Translating All C to Rust (TRACTOR)

Program goals and DARPA context

  • TRACTOR aims for high‑automation translation of existing C to Rust, ideally producing code like a skilled Rust developer and eliminating memory‑safety bugs.
  • Commenters stress DARPA routinely funds “DARPA‑hard” problems: success is not guaranteed; partial wins and research outputs are expected.
  • Prior related efforts exist (c2rust, ROSE, CRAM, Managed Sulong), some also DARPA/DOE funded.

Feasibility of C→Rust translation

  • Many think full, automatic translation to safe idiomatic Rust is extremely hard:
    • Need to reconstruct lifetimes, ownership, aliasing, array sizes, concurrency discipline, and intended invariants that C doesn’t encode.
    • C often contains real memory bugs; there is no unique “correct” safe Rust equivalent.
    • Non‑affine pointer use, back‑references, unions, macros, and threading make borrow‑checker‑friendly structures nontrivial.
  • Likely outputs:
    • Mechanical translation to mostly unsafe Rust (as c2rust does) is seen as doable but of limited value: bug‑compatible, unreadable, hard to refactor.
    • Some suggest interactive tools: translate as far as possible, flag problem areas, and guide humans to redesign those parts.

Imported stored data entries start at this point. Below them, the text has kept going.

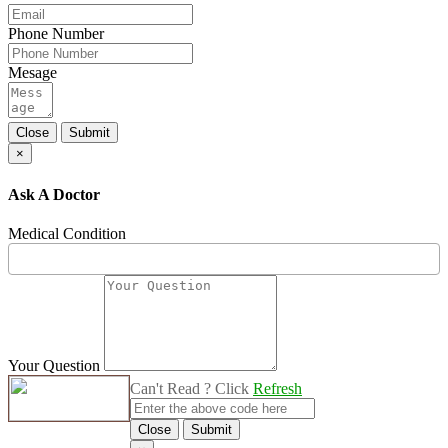
Phone Number
Mesage
Close
Submit
×
Ask A Doctor
Medical Condition
Your Question
Can't Read ? Click
Refresh
Close
Submit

Rust, undefined behavior, and Miri

  • Strong claim in thread: by design, safe Rust (excluding compiler bugs and unsafe code beneath abstractions) cannot exhibit UB; UB always originates in unsafe.
  • Counterpoints:
    • UB can “leak” into safe code via unsound unsafe libraries or std; there have been such bugs.
    • Compiler and LLVM bugs exist; these are treated as implementation bugs, not language‑level UB.
  • Miri (a MIR interpreter) is discussed:
    • Used to detect UB in unsafe Rust; useful but not sufficient to guarantee safety.
    • Some argue referencing Miri doesn’t refute Rust’s safety model; others use it to highlight real UB cases and temper absolutist safety rhetoric.

Alternatives to “rewrite it in Rust”

  • Several argue improving C/C++ with:
    • Bounded model checking (CBMC, Kani, Frama‑C), sanitizers, strict coding standards (MISRA, JPL), and safer libraries.
    • Claim: you can get very strong guarantees for existing C if you invest in these tools.
  • Others respond that:
    • Industry has had decades to adopt such practices; memory‑safety CVEs still dominate.
    • Safer defaults (Rust, Ada/SPARK, managed languages) reduce reliance on exceptional discipline.

AI’s potential role

  • Some see LLMs + verification as promising: mechanical C→Rust pass, then AI‑guided refactoring, checked by compilers, tests, fuzzers, sanitizers, Miri.
  • Skeptics note LLMs are weak at long‑range correctness; automatic translation may still require heavy human validation.

Maintainability and organizational issues

  • Concern that machine‑translated “shitty Rust” will be harder to maintain than the original C and drive developers away.
  • For long‑lived systems, teams must actually understand and be able to evolve the translated Rust; otherwise C remains the de facto source.